Querying traces

Exporters ship a trace out to a backend. A trace store does the opposite: it keeps each completed trace in memory so you can answer observability questions after the fact — pull one run by id, list every run for a session, slice failed runs in a time window, or roll usage and cost across any of those slices.

createInMemoryTraceStore() is the shipped store. It returns one object that satisfies both contracts at once:

an ExporterContract — so you register it on the collector like any other sink and it fills as traces complete;
a TraceStoreContract — so the same handle is what you query() and aggregate() later.

There is no separate “register” and “read” object — the store you wire in is the store you query.
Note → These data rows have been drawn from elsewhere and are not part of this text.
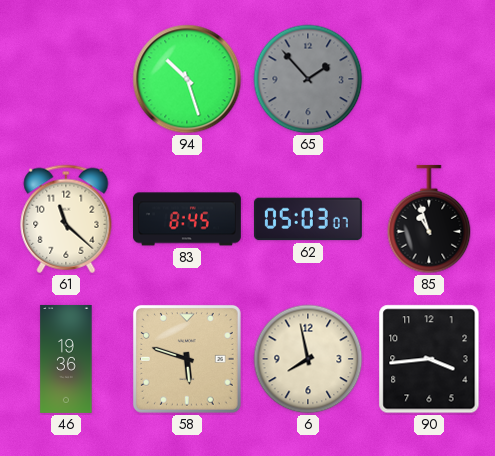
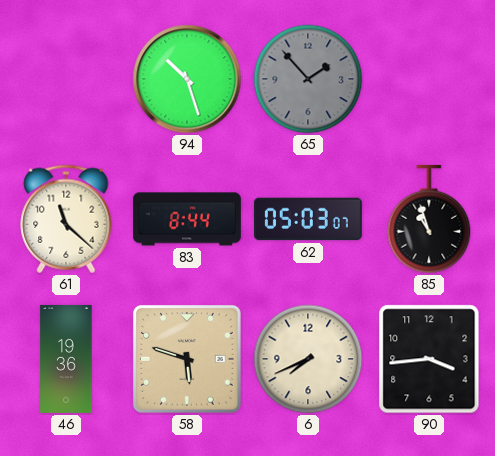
83: 8:45 -> 8:44
6: 7:58 -> 7:41
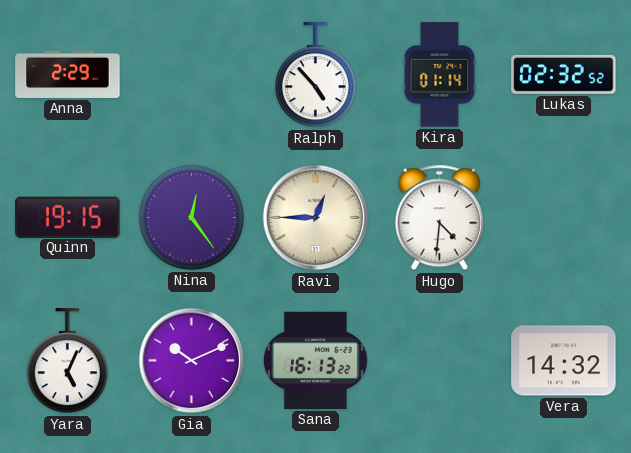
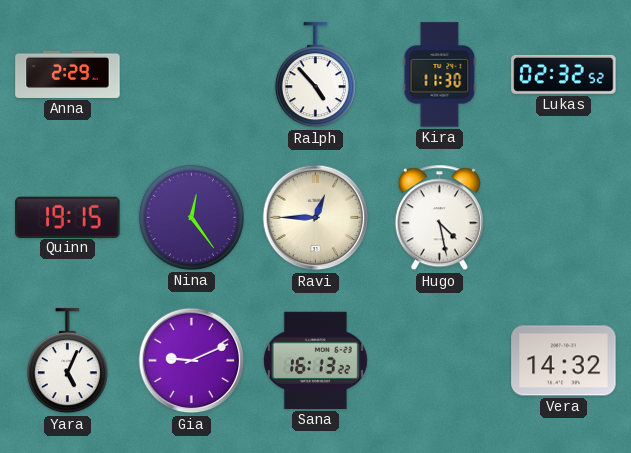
Kira: 01:14 -> 11:30
Hugo: 4:31 -> 4:28
Gia: 10:11 -> 9:11
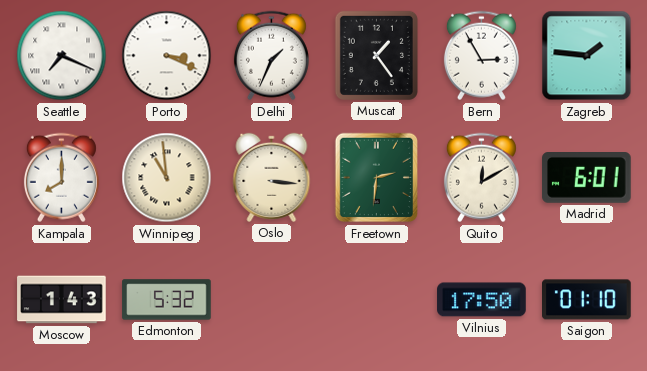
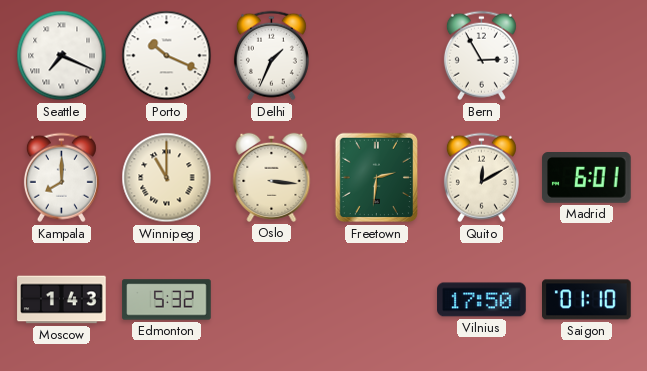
Porto: 3:19 -> 10:19
Muscat: 1:24 -> none
Zagreb: 1:46 -> none
Winnipeg: 10:59 -> 11:00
Register it, then query it

Because the store is an exporter, wiring it in is a single entry in the exporters array:

import { panoptic, createInMemoryTraceStore } from "@warlock.js/ai-panoptic";

const store = createInMemoryTraceStore();

// The store doubles as an exporter — register it like any other sink.
const observe = panoptic({ exporters: [store] });

const agent = ai.agent({ model });
observe.attach(agent);

await agent.execute("Summarize this");

// ...later, off the hot path, the same handle is queryable:
const failed = store.query({ status: "failed" });
const spend = store.aggregate({ sessionId: "session-42" });

If you build your own collector, use() the store on it and hand that collector to panoptic:

import { panoptic, createCollector, createInMemoryTraceStore } from "@warlock.js/ai-panoptic";

const store = createInMemoryTraceStore();
const observe = panoptic({ collector: createCollector().use(store) });

The store surface

createInMemoryTraceStore() returns a TraceStoreContract & ExporterContract:

interface TraceStoreContract {
  add(trace: Trace): void;                        // ingest; overwrites same traceId
  get(traceId: string): Trace | undefined;        // one run by id
  query(filter?: TraceQuery): Trace[];            // matching traces, newest-started first
  aggregate(filter?: TraceQuery): TraceAggregate; // usage + cost + status rollup
  readonly size: number;                          // retained count
  clear(): void;                                  // drop everything
}

The ExporterContract side adds name ("in-memory-trace-store") and export(trace), which is just an alias for add — that is what lets the store be a drop-in exporter.
add overwrites any existing trace with the same traceId, so re-collecting a run replaces rather than duplicates it.
query returns traces newest-started first (sorted by root startedAt, descending). An empty or omitted filter returns every retained trace.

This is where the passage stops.